In other red states or states that President Trump won in 2016, such as West Virginia, Wisconsin, Michigan, and Pennsylvania, the Democratic incumbents are still in decent shape, suggesting that their seats are safe. On the whole, though, the trend at the Senate level is at the clearly in the Republican’s favor. Given the map that the parties are dealing with this year, where there are far more Democrats up for re-election than there are Republicans, and far more Democratic seats that are vulnerable, this isn’t entirely surprising. However, until the Kavanaugh hearings, it appears as though the trend in the Senate was starting to favor Democrats. For now, at least, that trend has completely reversed itself and Republicans seem to be poised to hold on to control of the Senate and to possibly even pick up a seat or two from their current 51-49 seat majority. If these numbers hold up, then we’ll not only end up with a divided government but a divided Congress much like we saw from 2011 through 2014 when Republicans controlled the House and Democrats controlled the Senate and, of course, the White House.

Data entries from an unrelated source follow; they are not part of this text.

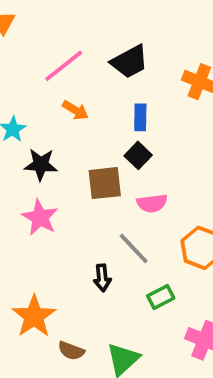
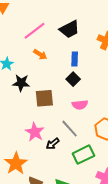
brown square: (105, 183) -> (44, 98), moved
pink star: (40, 217) -> (35, 132), moved
black arrow: (102, 278) -> (53, 144), turned 56
green rectangle: (161, 297) -> (83, 155), size x1.5

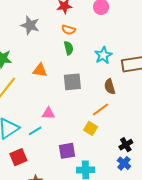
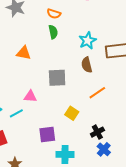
gray square: (72, 82) -> (57, 78), moved
brown semicircle: (110, 87) -> (87, 65), moved
orange line: (100, 109) -> (97, 93), moved
black cross: (126, 145) -> (97, 132), moved

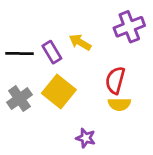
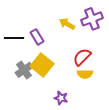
yellow arrow: (80, 42) -> (67, 24), moved
red semicircle: (115, 80) -> (82, 57), turned 30
gray cross: (19, 99) -> (24, 70), moved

If this is how things turn out on Election Night, then it will at the very least mean that Republicans will be able to continue to confirm Judicial and other nominees with no significant ability on the part of Democrats to do very much about it.
The big question, of course, is whether these seemingly opposing trends in the House and Senate continue over the next three weeks, or whether the bounce that Republicans have experienced in the wake of the Kavanaugh hearings peters out prior to Election Day and Democrats start turning things around on the Senate side of the Capitol Building. As things stand now, though, it appears that the most likely outcome for the midterms is one where Democrats end up with control of the House and Republicans retain control of the Senate. Going forward in January, that would likely mean that we’d see the Democratic House turn its attention to investigations of the Trump Administration while the Senate concerns itself primarily with confirming the President’s nominees and other matters. Outside of the budget, where the two parties will have to work together whether they like it or not, the odds of any real legislating getting done over the two years that the new Congress would be in charge would be pretty low, though. And perhaps that’s not a bad thing for the time being. The legislative performance of the Republican Congress and Republican President hasn’t exactly been all that spectacular, after all, so it’s not like the difference will be all that noticeable. Additionally, a Democratic House would mean at least somewhat of a check on this President at a time when one is desperately needed. As I have said on social media several times this year, Republicans in Congress have utterly failed at their Constitutional task of being a check and balance against Executive power to the point where they no longer deserve to control Congress. A Democratic House would at least allow for some Congressional scrutiny of an Administration that has been out of control from the start.